Du transport aller-retour entre son ancien domicile et la région du futur domicile (en train, véhicule personnel- indemnités kilométriques - ou avion),
Les frais de restauration pour le repas du midi et du soir,
Les frais d’hôtel pour une nuitée,
Ces mesures s’ajoutent aux aides à la recherche d’un logement ouvertes dans le cadre du 1% logement dont peuvent bénéficier les collègues.
4.3.2 Le déménagement
La/Le collègue faisant l’objet d’une mobilité géographique bénéficie d’une journée de déménagement supplémentaire aux dispositions applicables pour les autres situations de déménagement en vigueur au sein des entités « employeurs ». Les frais de déménagement exposés par la/le collègue sont directement assumés par l'employeur. La/Le collègue doit, préalablement au déménagement, présenter trois devis établis par trois entreprises de déménagement différentes. L'entreprise de déménagement retenue est celle dont le devis est le moins élevé.
Au cas où la/le collègue effectue son déménagement par ses propres moyens, les frais ainsi exposés lui sont remboursés sur justificatifs et dans la limite du montant du devis le moins élevé tel que prévu à l'alinéa précédent.
4.3.3 Mesures d’accompagnement à l’installation
4.3.3.1 Prime de « mobilité »
Pour accompagner la/le collègue dans sa mobilité géographique, une prime de mobilité de 5000€ bruts sera versée selon les modalités suivantes :
2000€ la première année, versée 3 mois après la prise de poste effective,
1000€ par an sur les 3 années suivantes.
Cette prime sera majorée de 10% par enfant fiscalement à charge.
4.3.3.2 Mesures d’aide au « différentiel » de loyer locatif
En cas de différence de loyer locatif constatée entre celui du domicile d’origine et celui du nouveau domicile qui s’avèrerait supérieur pour une prestation équivalente, il est accordé, sur demande de la/du collègue et présentation des quittances desdits loyers, et ce pendant une durée d’un an maximum : - une indemnité mensuelle compensatrice maximum de 275€ (deux cent soixante-quinze euros) dans le cadre d’une mobilité de la province vers la région parisienne, - une indemnité mensuelle compensatrice maximum de 110€ (cent dix euros) dans le cadre d’une mobilité de la région parisienne vers la province, ou de la province vers la province.
Le montant de l’indemnité versée tel que mentionné ci-dessus est majoré de 10% par enfant fiscalement à charge.

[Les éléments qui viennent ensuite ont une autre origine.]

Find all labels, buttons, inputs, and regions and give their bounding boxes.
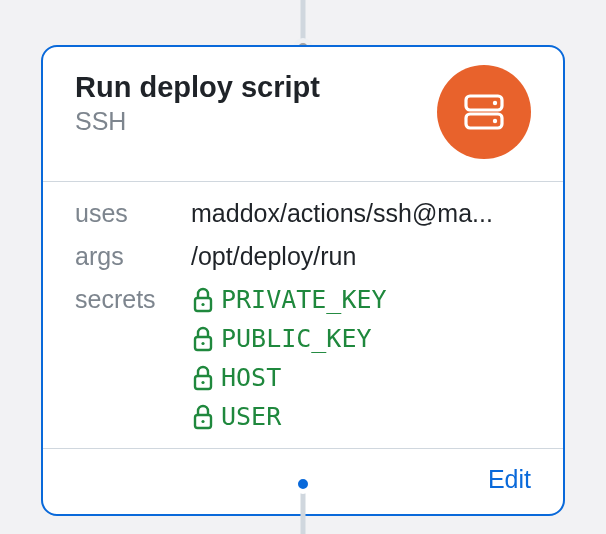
lock-icon [191,287,215,313]
secret-name: USER [221,399,281,434]
action-card-header: Run deploy script SSH [43,47,563,181]
lock-icon [191,326,215,352]
secrets-row: secrets PRIVATE_KEY PUBLIC_KEY [75,282,531,434]
lock-icon [191,365,215,391]
action-title: Run deploy script [75,69,421,105]
args-value: /opt/deploy/run [191,239,531,274]
secret-name: PUBLIC_KEY [221,321,372,356]
svg-point-9 [201,380,204,383]
args-row: args /opt/deploy/run [75,239,531,274]
secret-item: PUBLIC_KEY [191,321,531,356]
lock-icon [191,404,215,430]
edit-button[interactable]: Edit [488,465,531,494]
secret-item: USER [191,399,531,434]
action-card: Run deploy script SSH uses maddox/action… [41,45,565,516]
uses-row: uses maddox/actions/ssh@ma... [75,196,531,231]
svg-point-5 [201,302,204,305]
secrets-label: secrets [75,282,175,317]
secret-item: HOST [191,360,531,395]
secret-name: PRIVATE_KEY [221,282,387,317]
svg-point-11 [201,419,204,422]
uses-value: maddox/actions/ssh@ma... [191,196,531,231]
args-label: args [75,239,175,274]
server-icon [437,65,531,159]
action-header-text: Run deploy script SSH [75,69,421,136]
svg-point-3 [493,119,497,123]
svg-point-2 [493,101,497,105]
workflow-node-output[interactable] [293,474,313,494]
svg-point-7 [201,341,204,344]
action-subtitle: SSH [75,107,421,136]
uses-label: uses [75,196,175,231]
secret-name: HOST [221,360,281,395]
secrets-list: PRIVATE_KEY PUBLIC_KEY HOST [191,282,531,434]
action-card-body: uses maddox/actions/ssh@ma... args /opt/… [43,181,563,448]
secret-item: PRIVATE_KEY [191,282,531,317]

Le montant de cette indemnité est soumis à charges sociales et est imposable. Il ne saurait dans tous les cas être supérieur au différentiel constaté entre le loyer précédent et le nouveau loyer.
4.3.3.3 Indemnité d’installation
Une "indemnité d'installation" visant à compenser les premiers frais d'installation à caractère indispensable (par exemple branchements électriques, téléphoniques, frais d’immatriculation, changement de boîte aux lettres et d’adresse postale…)
entraînés par la mobilité est versée sur demande de la/du collègue et sur présentation des factures correspondant à ces frais, dans la limite d'un plafond de 2 000 € (deux mille euros), majoré de 10% par enfant fiscalement à charge.
Cette indemnité est exonérée de cotisations sociales et d’impôt, à hauteur des justificatifs fournis pour les frais susceptibles de bénéficier de ce régime d’exonération, conformément à la règlementation en vigueur.
4.3.3.4 Frais de double résidence
En cas de paiement d’un double loyer par la/le collègue dans le cadre de sa mobilité professionnelle, l’employeur s’engage, sur présentation de justificatif, à prendre à sa charge le montant mensuel du loyer le plus faible pendant une durée maximum de 4 mois. Le montant de cette indemnité est soumis à charges sociales et est imposable.
4.3.3.5 Accompagnement familial
Conscients que la mobilité impacte l'ensemble de la cellule familiale, nous proposons un accompagnement global :
Indemnité dite de « Frais de garde d'enfants » à raison de 200€ par mois par enfant de moins de 2 ans révolus versée jusqu’au 3ème anniversaire de l’enfant sous réserve de la présentation de justificatifs ;
Aide à la recherche d'établissements scolaires ;
Support pour les démarches administratives familiales ;
Accompagnement de la/du conjoint(e) dans sa recherche d'emploi si nécessaire dans la limite de 3000€ (l’organisme doit être référencé par l’employeur). Cette mesure s’applique identiquement à la/au conjoint(e) marié(e), pacsé(e) ou vivant en concubinage déclaré.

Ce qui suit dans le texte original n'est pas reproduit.